Safety Experts Emphasize On-Aircraft Upset Training

Credit: NBAA VBACE

On-aircraft experience in addition to simulator time is key to training pilots in aircraft upset recovery, safety and training experts say.

“Simulators are different than airplanes. The way your brain processes things and thereby the way you react to a situation is going to be different,” said Scott Glaser, speaking Dec. 2 during the NBAA VBACE virtual conference. 

“The research shows that you need to train in an environment like the environment you’re going to experience these events in, so that means at least part of the training must be in an aircraft,” he advised.

Glaser is senior vice president of training provider Flight Research, of Mojave, California, and a member of the NBAA Safety Committee. Joining him in a discussion on Upset Prevention and Recovery Training (UPRT) were committee members Janeen Kochan, president of Aviation Research, Training and Services of Winter Haven, Florida, and Paul Ransbury, CEO of Aviation Performance Solutions of Mesa, Arizona.

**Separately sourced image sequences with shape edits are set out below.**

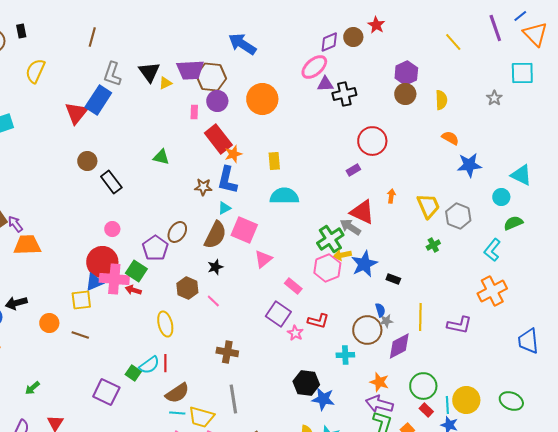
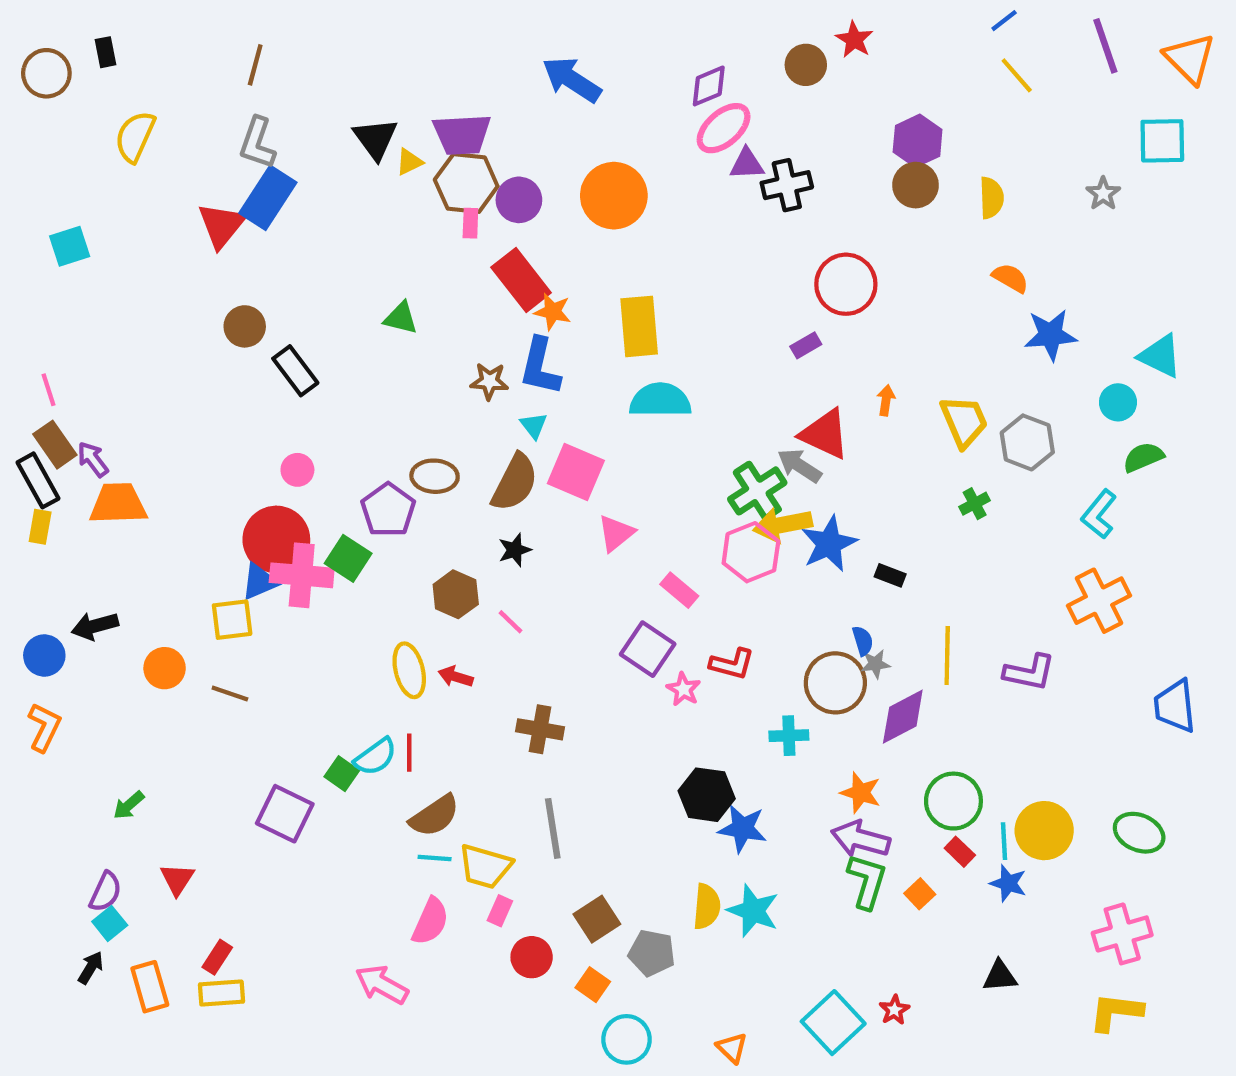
blue line: (520, 16) -> (1004, 21), moved
purple diamond: (329, 42) -> (709, 86), moved
gray L-shape: (112, 74) -> (257, 143), moved
brown hexagon: (211, 77) -> (466, 183), moved
orange star: (233, 154) -> (553, 312), turned 30
yellow rectangle: (274, 161) -> (639, 326), size x1.6
cyan triangle: (224, 208) -> (534, 426), turned -40
brown ellipse: (177, 232) -> (435, 476), turned 60
yellow arrow: (342, 255) -> (783, 525), size x1.5
red arrow: (133, 290) -> (456, 677), moved

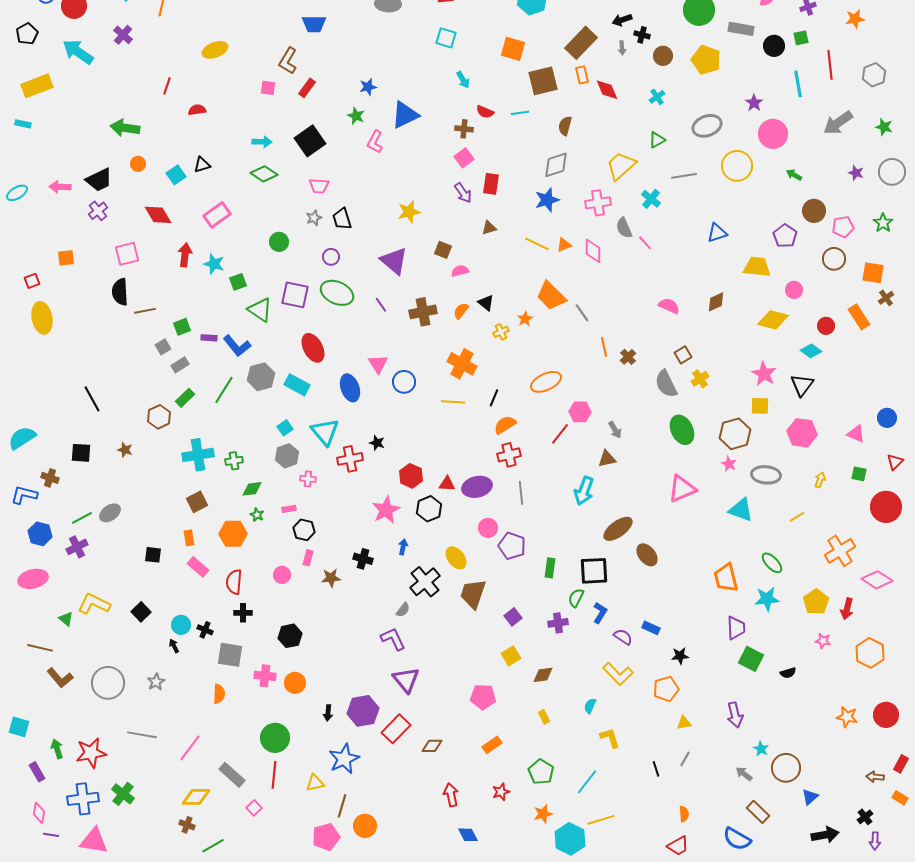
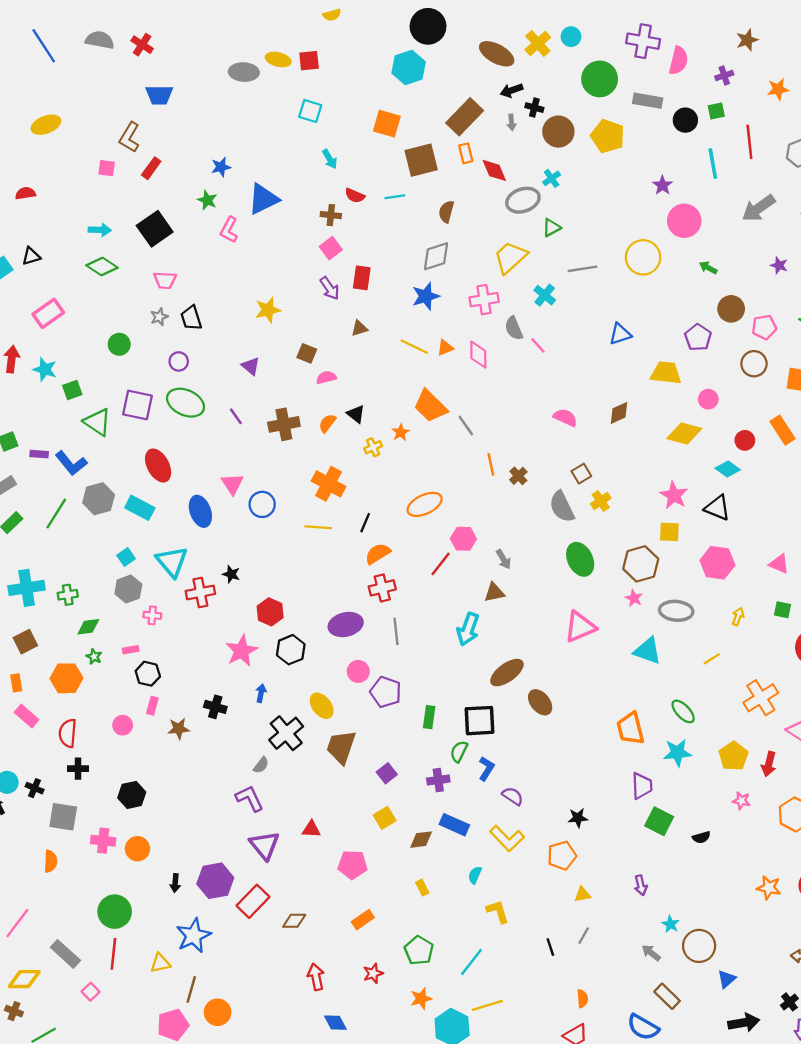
brown circle: (663, 56) -> (558, 132), size x1.4
gray ellipse: (707, 126) -> (523, 200), moved
purple triangle: (394, 261) -> (251, 366), size x0.6
black triangle: (802, 385) -> (717, 508), turned -45
red triangle: (447, 484) -> (311, 829), moved
blue rectangle: (651, 628) -> (454, 825), moved, size x1.4
purple arrow: (735, 715) -> (641, 885), size x0.7

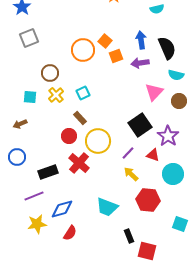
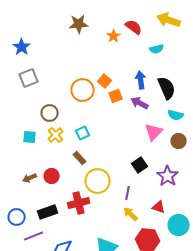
purple arrow: (140, 63) -> (140, 103), turned 36
brown arrow: (20, 124) -> (30, 178), moved
black square: (140, 125) -> (140, 165), size x0.7
red circle: (69, 136) -> (52, 176), moved
purple line: (128, 153) -> (128, 193), turned -32
red triangle: (153, 155) -> (159, 207), moved
blue circle: (17, 157) -> (17, 217), moved
red cross: (79, 163) -> (79, 203), turned 35
cyan circle: (173, 174) -> (179, 225), moved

UPRT is designed to prevent Loss of Control In-Flight (LOC-1) accidents or incidents that can result when an aircraft deviates from its intended flightpath and the pilot loses control. LOC-1 “is generally a consequence of an airplane upset,” the FAA advises. 

Among the VBACE panelists, there was consensus that on-aircraft training is a needed element in helping pilots react to upset conditions—unexpected situations in which an aircraft diverges from its intended state by exceeding pitch, bank angle or airspeed parameters, but the pilot still has control.

“We’ve found that even initial exposure to on-aircraft training is valuable when [pilots] go into the simulator because they can at least relate to those physiological and psychological cues that do not exist in the simulator,” Kochan said. 

“We can talk all day long about having a surprise event in simulator training and the scenario might be construed very well. But there is not a pilot in a simulator who doesn’t know they are on the ground and that no matter what, they are going to walk away from this,” Kochan added.

The FAA in March 2016 issued new standards for extended envelope and adverse weather training of airline pilots on full-flight simulators under its Part 60 Change 2 regulation. As of March 2019, simulators were required to support five additional training tasks: recognition of and recovery from a full stall; upset prevention and recovery; engine and airframe icing; takeoff and landing with gusting crosswinds; and recovery from a bounced landing.

“For most of the normal flight envelope, simulators do a great job. But like all things, there are some places where they are limited,” Glaser said. “In recent years, there has been a good push to add upset training in general to every pilot’s training curriculum, but that’s mostly been simulator-based, at least from a regulatory standpoint.”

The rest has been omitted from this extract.